SEOUL (Reuters) - South Korea’s Hyundai Motor Co and sister car maker Kia Motors Corp said on Monday they planned to temporarily shut down plants in the United States to avoid potential damage from Hurricane Irma.
The shut down comes at a time Hyundai’s U.S. sales have fallen more than the market average, and after it recently announced plans to expand its SUV lineup and launch a pickup truck in the market in an attempt to reverse the slide.
In a statement, Hyundai Motor said it would suspend operation of its Alabama plant for two days - between Monday and Wednesday - while Kia Motors will stop operation of its Georgia plant for one day - between Monday and Tuesday.
The suspension is expected to result in lost production of about 3,000 vehicles for both, the Yonhap news agency earlier said on Monday, citing a Hyundai Motor group spokesman. A Hyundai spokeswoman declined to comment on the number.

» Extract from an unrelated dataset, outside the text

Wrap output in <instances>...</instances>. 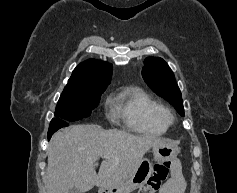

Hurricane Irma took aim at heavily populated areas of central Florida on Monday as it carved a path of destruction through the state with high winds and storm surges that left millions without power, ripped roofs off homes and flooded city streets.
Hyundai’s U.S. sales are down nearly 11 percent this year through July 31, worse than the overall 2.9 percent decline in U.S. car and light truck sales.
Sales of the Sonata, once a pillar of Hyundai’s U.S. franchise, have fallen 30 percent through the first seven months of 2017. In contrast, sales of Hyundai’s current SUV lineup are up 11 percent for the first seven months of this year.